Padang – Wali Kota Padang, Fadly Amran, mendesak pemerintah pusat mempercepat penetapan batas sempadan sungai pascabencana untuk menyesuaikan Rencana Tata Ruang Wilayah (RTRW). Hal tersebut disampaikan Fadly dalam forum Rembuk dan Bincang-Bincang Otonomi Daerah (Reboan) bersama Kementerian Dalam Negeri secara daring, Rabu (29/4/2026).
Fadly menekankan pentingnya kepastian hukum dan dasar ilmiah dalam penataan ruang agar tidak memicu masalah baru. Menurutnya, perubahan sempadan sungai berpotensi berdampak pada relokasi sekitar 500 rumah warga.
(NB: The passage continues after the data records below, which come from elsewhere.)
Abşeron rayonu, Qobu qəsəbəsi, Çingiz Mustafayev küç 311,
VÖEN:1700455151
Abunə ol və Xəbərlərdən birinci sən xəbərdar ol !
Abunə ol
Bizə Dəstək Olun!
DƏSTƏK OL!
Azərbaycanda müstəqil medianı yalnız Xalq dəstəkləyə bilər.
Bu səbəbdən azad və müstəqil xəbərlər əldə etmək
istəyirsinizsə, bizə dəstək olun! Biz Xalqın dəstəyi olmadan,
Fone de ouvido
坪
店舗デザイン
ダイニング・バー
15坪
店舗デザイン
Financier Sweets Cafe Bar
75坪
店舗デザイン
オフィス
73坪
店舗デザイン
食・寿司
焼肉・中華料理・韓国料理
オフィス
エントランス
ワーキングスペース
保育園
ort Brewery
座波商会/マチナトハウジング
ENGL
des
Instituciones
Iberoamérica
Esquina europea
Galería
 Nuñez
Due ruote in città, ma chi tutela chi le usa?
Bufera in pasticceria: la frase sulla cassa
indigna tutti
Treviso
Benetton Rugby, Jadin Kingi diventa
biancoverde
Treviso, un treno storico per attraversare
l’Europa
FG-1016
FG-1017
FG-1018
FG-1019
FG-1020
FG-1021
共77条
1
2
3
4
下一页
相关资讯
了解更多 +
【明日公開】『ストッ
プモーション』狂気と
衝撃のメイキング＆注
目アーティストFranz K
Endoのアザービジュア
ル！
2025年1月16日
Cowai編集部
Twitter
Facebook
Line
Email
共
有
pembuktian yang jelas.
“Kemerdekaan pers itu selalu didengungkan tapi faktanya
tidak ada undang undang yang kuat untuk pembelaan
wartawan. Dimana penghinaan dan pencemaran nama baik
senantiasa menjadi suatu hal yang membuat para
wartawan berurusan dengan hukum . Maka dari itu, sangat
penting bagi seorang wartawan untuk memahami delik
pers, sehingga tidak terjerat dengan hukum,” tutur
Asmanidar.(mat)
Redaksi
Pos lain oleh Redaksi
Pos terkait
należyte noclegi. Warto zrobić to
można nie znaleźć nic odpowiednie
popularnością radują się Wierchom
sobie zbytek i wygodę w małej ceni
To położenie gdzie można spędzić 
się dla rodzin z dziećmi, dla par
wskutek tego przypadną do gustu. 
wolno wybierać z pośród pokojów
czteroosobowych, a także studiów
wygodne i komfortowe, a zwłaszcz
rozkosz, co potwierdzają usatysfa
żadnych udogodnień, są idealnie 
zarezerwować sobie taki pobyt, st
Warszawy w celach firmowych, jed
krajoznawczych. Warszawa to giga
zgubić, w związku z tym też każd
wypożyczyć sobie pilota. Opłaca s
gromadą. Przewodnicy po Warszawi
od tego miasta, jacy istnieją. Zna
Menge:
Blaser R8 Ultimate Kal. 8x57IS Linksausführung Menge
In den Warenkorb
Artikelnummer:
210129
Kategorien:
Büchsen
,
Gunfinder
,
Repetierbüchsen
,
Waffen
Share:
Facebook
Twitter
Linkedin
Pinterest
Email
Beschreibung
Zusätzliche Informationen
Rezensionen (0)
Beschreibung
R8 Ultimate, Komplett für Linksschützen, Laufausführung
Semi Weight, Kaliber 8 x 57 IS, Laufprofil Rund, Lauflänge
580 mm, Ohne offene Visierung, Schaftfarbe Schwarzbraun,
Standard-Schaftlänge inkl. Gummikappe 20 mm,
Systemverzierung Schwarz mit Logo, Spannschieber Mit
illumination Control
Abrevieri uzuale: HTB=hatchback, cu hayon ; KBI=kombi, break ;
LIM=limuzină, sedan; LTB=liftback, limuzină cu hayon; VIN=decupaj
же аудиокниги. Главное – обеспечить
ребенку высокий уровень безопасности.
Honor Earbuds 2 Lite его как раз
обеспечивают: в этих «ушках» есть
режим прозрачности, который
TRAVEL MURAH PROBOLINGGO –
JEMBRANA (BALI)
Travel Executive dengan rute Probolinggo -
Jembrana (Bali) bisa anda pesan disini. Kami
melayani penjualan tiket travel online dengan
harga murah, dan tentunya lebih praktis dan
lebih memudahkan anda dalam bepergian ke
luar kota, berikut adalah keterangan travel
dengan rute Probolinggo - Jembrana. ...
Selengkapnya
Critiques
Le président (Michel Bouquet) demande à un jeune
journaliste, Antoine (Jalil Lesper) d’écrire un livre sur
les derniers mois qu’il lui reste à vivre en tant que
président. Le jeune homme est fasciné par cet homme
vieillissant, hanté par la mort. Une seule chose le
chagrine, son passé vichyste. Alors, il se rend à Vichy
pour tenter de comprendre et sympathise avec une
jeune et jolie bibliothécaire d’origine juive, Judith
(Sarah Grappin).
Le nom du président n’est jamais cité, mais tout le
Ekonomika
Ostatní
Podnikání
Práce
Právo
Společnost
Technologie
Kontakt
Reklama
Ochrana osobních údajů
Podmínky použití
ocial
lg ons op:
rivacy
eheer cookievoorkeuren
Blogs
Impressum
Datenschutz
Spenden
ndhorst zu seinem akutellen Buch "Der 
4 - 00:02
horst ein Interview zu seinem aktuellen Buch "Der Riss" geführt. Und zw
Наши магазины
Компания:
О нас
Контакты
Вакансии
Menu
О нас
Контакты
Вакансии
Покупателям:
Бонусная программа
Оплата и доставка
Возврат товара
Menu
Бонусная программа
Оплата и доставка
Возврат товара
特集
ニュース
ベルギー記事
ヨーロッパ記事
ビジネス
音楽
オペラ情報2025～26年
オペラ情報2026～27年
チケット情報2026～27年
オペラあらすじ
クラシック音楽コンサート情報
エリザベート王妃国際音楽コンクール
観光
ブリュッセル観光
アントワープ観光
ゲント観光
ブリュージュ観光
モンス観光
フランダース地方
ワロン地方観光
"Kami berharap percepatan penetapan ini dapat difasilitasi, baik melalui BNPB maupun Kementerian ATR/BPN, sehingga memiliki dasar ilmiah dan legal yang kuat," ujar Fadly.
Selain masalah tata ruang, Fadly menyoroti kendala teknis dalam normalisasi sungai akibat sedimentasi tinggi. Ia mengusulkan pelibatan pihak swasta melalui izin tambang khusus untuk mempercepat pengerukan sungai sekaligus memberikan nilai ekonomi bagi masyarakat.
Dalam forum yang dipimpin Direktur Jenderal Otonomi Daerah Kemendagri, Cheka Virgowansyah, Fadly juga memaparkan ambisi Kota Padang menjadi kota gastronomi dunia. Ia menargetkan kawasan Kota Tua Padang sebagai pusat pengembangan budaya dan sejarah untuk diajukan ke UNESCO.
Menanggapi usulan tersebut, Cheka Virgowansyah menyatakan dukungannya. Ia menegaskan bahwa Kemendagri siap memfasilitasi koordinasi antara pemerintah daerah dengan kementerian terkait, termasuk ATR/BPN dan BNPB.
"RTRW ditetapkan oleh pemerintah daerah, namun harus berbasis rekomendasi teknis dari ATR/BPN. Kami akan membantu percepatan koordinasi agar proses penetapan dapat segera dilakukan," jelas Cheka.
Terkait rencana pengembangan kota gastronomi, Cheka menilai Padang memiliki peluang besar berkat nilai sejarah yang kuat. Ia mendorong pemerintah kota untuk segera melengkapi data historis sebagai landasan pengajuan ke UNESCO agar prosesnya berjalan optimal.